Try it: When copying the records below, keep every word as it is and drop the images.
++++ Records for the exercise ++++
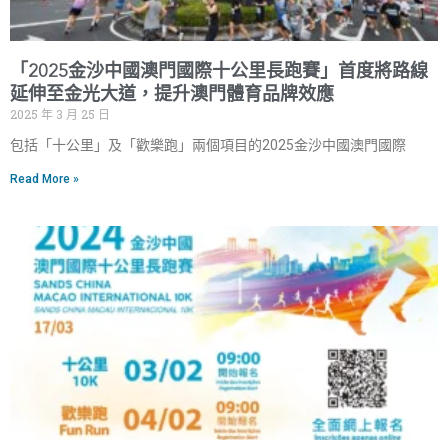
「2025金沙中國澳門國際十公里長跑賽」首度將路線
延伸至金光大道，提升澳門體育品牌效應
2025 年 3 月 25 日
包括「十公里」及「歡樂跑」兩個項目的2025金沙中國澳門國際
Read More »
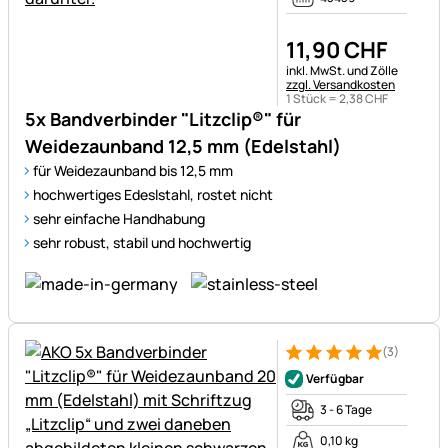
11
,
90
CHF
Steuerhinweis:
inkl. MwSt. und Zölle
zzgl. Versandkosten
1 Stück =
2
,
38
CHF
5x Bandverbinder "Litzclip®" für
Weidezaunband 12,5 mm (Edelstahl)
für Weidezaunband bis 12,5 mm
hochwertiges Edeslstahl, rostet nicht
sehr einfache Handhabung
sehr robust, stabil und hochwertig
(3)
Bewertung: 5 von 5 (3 Bewer
3 Bewertungen
Verfügbar
3 - 6 Tage
0,10 kg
++++
Expected answer:
「2025金沙中國澳門國際十公里長跑賽」首度將路線
延伸至金光大道，提升澳門體育品牌效應
2025 年 3 月 25 日
包括「十公里」及「歡樂跑」兩個項目的2025金沙中國澳門國際
Read More »
11
,
90
CHF
Steuerhinweis:
inkl. MwSt. und Zölle
zzgl. Versandkosten
1 Stück =
2
,
38
CHF
5x Bandverbinder "Litzclip®" für
Weidezaunband 12,5 mm (Edelstahl)
für Weidezaunband bis 12,5 mm
hochwertiges Edeslstahl, rostet nicht
sehr einfache Handhabung
sehr robust, stabil und hochwertig
(3)
Bewertung: 5 von 5 (3 Bewer
3 Bewertungen
Verfügbar
3 - 6 Tage
0,10 kg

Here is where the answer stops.